DESCRIPTION OF THE TASK: Retype each line of the listing. Do not alter anything.

AVAILABLE DATA:
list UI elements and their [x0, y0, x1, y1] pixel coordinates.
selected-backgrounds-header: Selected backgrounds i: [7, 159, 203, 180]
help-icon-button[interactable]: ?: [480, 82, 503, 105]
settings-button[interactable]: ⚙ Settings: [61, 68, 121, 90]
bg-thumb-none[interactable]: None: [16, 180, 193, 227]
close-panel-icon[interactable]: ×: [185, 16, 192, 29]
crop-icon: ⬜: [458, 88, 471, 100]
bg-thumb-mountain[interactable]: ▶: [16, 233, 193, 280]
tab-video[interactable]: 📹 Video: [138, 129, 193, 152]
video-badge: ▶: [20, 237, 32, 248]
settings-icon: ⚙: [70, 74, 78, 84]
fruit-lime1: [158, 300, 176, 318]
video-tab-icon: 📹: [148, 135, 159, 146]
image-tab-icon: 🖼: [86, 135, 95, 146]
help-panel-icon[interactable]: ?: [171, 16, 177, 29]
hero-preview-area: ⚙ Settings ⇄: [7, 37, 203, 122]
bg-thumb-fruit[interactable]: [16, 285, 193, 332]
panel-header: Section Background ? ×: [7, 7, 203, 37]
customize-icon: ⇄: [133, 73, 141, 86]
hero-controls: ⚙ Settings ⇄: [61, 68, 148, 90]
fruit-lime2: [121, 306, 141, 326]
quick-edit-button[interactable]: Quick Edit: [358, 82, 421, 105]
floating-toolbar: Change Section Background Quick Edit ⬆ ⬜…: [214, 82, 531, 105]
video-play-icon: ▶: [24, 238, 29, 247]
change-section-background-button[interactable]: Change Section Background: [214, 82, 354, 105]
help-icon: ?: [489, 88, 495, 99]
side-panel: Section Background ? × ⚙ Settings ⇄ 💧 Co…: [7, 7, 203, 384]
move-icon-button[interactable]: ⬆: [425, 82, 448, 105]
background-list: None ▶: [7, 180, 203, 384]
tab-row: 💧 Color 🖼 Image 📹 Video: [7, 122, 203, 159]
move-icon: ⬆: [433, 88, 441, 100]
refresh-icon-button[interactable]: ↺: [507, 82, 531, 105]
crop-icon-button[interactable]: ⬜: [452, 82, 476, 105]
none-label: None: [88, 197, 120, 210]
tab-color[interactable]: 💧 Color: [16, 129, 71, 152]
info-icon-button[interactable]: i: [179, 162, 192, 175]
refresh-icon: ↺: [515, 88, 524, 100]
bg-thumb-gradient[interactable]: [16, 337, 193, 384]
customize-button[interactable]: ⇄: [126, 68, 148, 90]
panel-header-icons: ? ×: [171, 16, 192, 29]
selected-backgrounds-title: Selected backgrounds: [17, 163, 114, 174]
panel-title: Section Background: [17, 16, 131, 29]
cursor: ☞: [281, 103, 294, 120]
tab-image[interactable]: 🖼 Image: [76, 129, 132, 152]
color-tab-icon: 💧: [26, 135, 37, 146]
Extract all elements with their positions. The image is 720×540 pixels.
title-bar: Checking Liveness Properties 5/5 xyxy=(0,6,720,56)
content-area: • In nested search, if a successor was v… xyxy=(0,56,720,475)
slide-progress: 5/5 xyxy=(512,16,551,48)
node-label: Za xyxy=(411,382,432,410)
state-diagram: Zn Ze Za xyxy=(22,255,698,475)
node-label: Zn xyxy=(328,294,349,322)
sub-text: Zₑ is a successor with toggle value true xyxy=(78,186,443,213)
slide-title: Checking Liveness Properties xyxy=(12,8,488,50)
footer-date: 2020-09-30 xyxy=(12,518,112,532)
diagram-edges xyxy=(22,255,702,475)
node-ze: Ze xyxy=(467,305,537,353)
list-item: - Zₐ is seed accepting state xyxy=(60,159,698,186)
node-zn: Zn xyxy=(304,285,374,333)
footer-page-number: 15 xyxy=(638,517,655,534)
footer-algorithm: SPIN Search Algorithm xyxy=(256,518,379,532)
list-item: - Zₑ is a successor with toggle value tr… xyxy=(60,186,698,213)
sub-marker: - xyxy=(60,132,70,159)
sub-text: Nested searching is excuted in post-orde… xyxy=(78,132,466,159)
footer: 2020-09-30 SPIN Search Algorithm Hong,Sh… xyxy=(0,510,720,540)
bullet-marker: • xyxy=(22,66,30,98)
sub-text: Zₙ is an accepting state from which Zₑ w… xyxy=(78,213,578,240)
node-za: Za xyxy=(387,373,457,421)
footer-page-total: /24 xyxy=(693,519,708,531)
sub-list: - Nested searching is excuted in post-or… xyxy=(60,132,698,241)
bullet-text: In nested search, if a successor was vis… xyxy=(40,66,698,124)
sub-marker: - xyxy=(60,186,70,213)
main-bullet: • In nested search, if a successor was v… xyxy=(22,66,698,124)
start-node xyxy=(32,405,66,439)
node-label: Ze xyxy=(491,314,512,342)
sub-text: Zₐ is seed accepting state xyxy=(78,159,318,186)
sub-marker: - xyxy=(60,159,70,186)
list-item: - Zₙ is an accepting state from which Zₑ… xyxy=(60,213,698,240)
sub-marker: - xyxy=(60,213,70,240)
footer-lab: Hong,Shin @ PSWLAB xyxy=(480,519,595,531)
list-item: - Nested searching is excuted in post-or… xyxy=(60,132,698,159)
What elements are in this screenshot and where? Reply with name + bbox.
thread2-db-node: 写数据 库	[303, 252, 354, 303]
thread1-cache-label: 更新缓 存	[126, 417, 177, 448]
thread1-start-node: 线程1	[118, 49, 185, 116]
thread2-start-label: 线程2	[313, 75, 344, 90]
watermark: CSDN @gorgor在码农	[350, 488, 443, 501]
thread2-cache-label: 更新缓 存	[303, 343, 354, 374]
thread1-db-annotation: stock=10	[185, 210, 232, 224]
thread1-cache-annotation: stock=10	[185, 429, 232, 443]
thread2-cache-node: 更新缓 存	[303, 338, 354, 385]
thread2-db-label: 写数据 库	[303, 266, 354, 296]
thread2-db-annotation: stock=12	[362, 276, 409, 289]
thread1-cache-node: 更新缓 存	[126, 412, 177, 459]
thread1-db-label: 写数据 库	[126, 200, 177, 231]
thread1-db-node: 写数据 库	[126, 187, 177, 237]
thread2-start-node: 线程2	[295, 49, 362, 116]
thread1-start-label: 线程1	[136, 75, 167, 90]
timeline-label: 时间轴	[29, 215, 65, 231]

FINAL ANSWER:
list UI elements and their [x0, y0, x1, y1] pixel coordinates.
selected-backgrounds-header: Selected backgrounds i: [7, 159, 203, 180]
help-icon-button[interactable]: ?: [480, 82, 503, 105]
settings-button[interactable]: ⚙ Settings: [61, 68, 121, 90]
bg-thumb-none[interactable]: None: [16, 180, 193, 227]
close-panel-icon[interactable]: ×: [185, 16, 192, 29]
crop-icon: ⬜: [458, 88, 471, 100]
bg-thumb-mountain[interactable]: ▶: [16, 233, 193, 280]
tab-video[interactable]: 📹 Video: [138, 129, 193, 152]
video-badge: ▶: [20, 237, 32, 248]
settings-icon: ⚙: [70, 74, 78, 84]
fruit-lime1: [158, 300, 176, 318]
video-tab-icon: 📹: [148, 135, 159, 146]
image-tab-icon: 🖼: [86, 135, 95, 146]
help-panel-icon[interactable]: ?: [171, 16, 177, 29]
hero-preview-area: ⚙ Settings ⇄: [7, 37, 203, 122]
bg-thumb-fruit[interactable]: [16, 285, 193, 332]
panel-header: Section Background ? ×: [7, 7, 203, 37]
customize-icon: ⇄: [133, 73, 141, 86]
hero-controls: ⚙ Settings ⇄: [61, 68, 148, 90]
fruit-lime2: [121, 306, 141, 326]
quick-edit-button[interactable]: Quick Edit: [358, 82, 421, 105]
floating-toolbar: Change Section Background Quick Edit ⬆ ⬜…: [214, 82, 531, 105]
video-play-icon: ▶: [24, 238, 29, 247]
change-section-background-button[interactable]: Change Section Background: [214, 82, 354, 105]
help-icon: ?: [489, 88, 495, 99]
side-panel: Section Background ? × ⚙ Settings ⇄ 💧 Co…: [7, 7, 203, 384]
move-icon-button[interactable]: ⬆: [425, 82, 448, 105]
background-list: None ▶: [7, 180, 203, 384]
tab-row: 💧 Color 🖼 Image 📹 Video: [7, 122, 203, 159]
move-icon: ⬆: [433, 88, 441, 100]
refresh-icon-button[interactable]: ↺: [507, 82, 531, 105]
crop-icon-button[interactable]: ⬜: [452, 82, 476, 105]
none-label: None: [88, 197, 120, 210]
tab-color[interactable]: 💧 Color: [16, 129, 71, 152]
info-icon-button[interactable]: i: [179, 162, 192, 175]
refresh-icon: ↺: [515, 88, 524, 100]
bg-thumb-gradient[interactable]: [16, 337, 193, 384]
customize-button[interactable]: ⇄: [126, 68, 148, 90]
panel-header-icons: ? ×: [171, 16, 192, 29]
selected-backgrounds-title: Selected backgrounds: [17, 163, 114, 174]
panel-title: Section Background: [17, 16, 131, 29]
cursor: ☞: [281, 103, 294, 120]
tab-image[interactable]: 🖼 Image: [76, 129, 132, 152]
color-tab-icon: 💧: [26, 135, 37, 146]
Extract all elements with their positions. The image is 720×540 pixels.
title-bar: Checking Liveness Properties 5/5 xyxy=(0,6,720,56)
content-area: • In nested search, if a successor was v… xyxy=(0,56,720,475)
slide-progress: 5/5 xyxy=(512,16,551,48)
node-label: Za xyxy=(411,382,432,410)
state-diagram: Zn Ze Za xyxy=(22,255,698,475)
node-label: Zn xyxy=(328,294,349,322)
sub-text: Zₑ is a successor with toggle value true xyxy=(78,186,443,213)
slide-title: Checking Liveness Properties xyxy=(12,8,488,50)
footer-date: 2020-09-30 xyxy=(12,518,112,532)
diagram-edges xyxy=(22,255,702,475)
node-ze: Ze xyxy=(467,305,537,353)
list-item: - Zₐ is seed accepting state xyxy=(60,159,698,186)
node-zn: Zn xyxy=(304,285,374,333)
footer-page-number: 15 xyxy=(638,517,655,534)
footer-algorithm: SPIN Search Algorithm xyxy=(256,518,379,532)
list-item: - Zₑ is a successor with toggle value tr… xyxy=(60,186,698,213)
sub-marker: - xyxy=(60,132,70,159)
sub-text: Nested searching is excuted in post-orde… xyxy=(78,132,466,159)
footer: 2020-09-30 SPIN Search Algorithm Hong,Sh… xyxy=(0,510,720,540)
bullet-marker: • xyxy=(22,66,30,98)
sub-text: Zₙ is an accepting state from which Zₑ w… xyxy=(78,213,578,240)
node-za: Za xyxy=(387,373,457,421)
footer-page-total: /24 xyxy=(693,519,708,531)
sub-list: - Nested searching is excuted in post-or… xyxy=(60,132,698,241)
bullet-text: In nested search, if a successor was vis… xyxy=(40,66,698,124)
sub-marker: - xyxy=(60,186,70,213)
main-bullet: • In nested search, if a successor was v… xyxy=(22,66,698,124)
start-node xyxy=(32,405,66,439)
node-label: Ze xyxy=(491,314,512,342)
sub-text: Zₐ is seed accepting state xyxy=(78,159,318,186)
sub-marker: - xyxy=(60,159,70,186)
list-item: - Zₙ is an accepting state from which Zₑ… xyxy=(60,213,698,240)
sub-marker: - xyxy=(60,213,70,240)
footer-lab: Hong,Shin @ PSWLAB xyxy=(480,519,595,531)
list-item: - Nested searching is excuted in post-or… xyxy=(60,132,698,159)
What elements are in this screenshot and where? Reply with name + bbox.
thread2-db-node: 写数据 库	[303, 252, 354, 303]
thread1-cache-label: 更新缓 存	[126, 417, 177, 448]
thread1-start-node: 线程1	[118, 49, 185, 116]
thread2-start-label: 线程2	[313, 75, 344, 90]
watermark: CSDN @gorgor在码农	[350, 488, 443, 501]
thread2-cache-label: 更新缓 存	[303, 343, 354, 374]
thread1-db-annotation: stock=10	[185, 210, 232, 224]
thread1-cache-annotation: stock=10	[185, 429, 232, 443]
thread2-cache-node: 更新缓 存	[303, 338, 354, 385]
thread2-db-label: 写数据 库	[303, 266, 354, 296]
thread2-db-annotation: stock=12	[362, 276, 409, 289]
thread1-cache-node: 更新缓 存	[126, 412, 177, 459]
thread1-db-label: 写数据 库	[126, 200, 177, 231]
thread1-db-node: 写数据 库	[126, 187, 177, 237]
thread2-start-node: 线程2	[295, 49, 362, 116]
thread1-start-label: 线程1	[136, 75, 167, 90]
timeline-label: 时间轴	[29, 215, 65, 231]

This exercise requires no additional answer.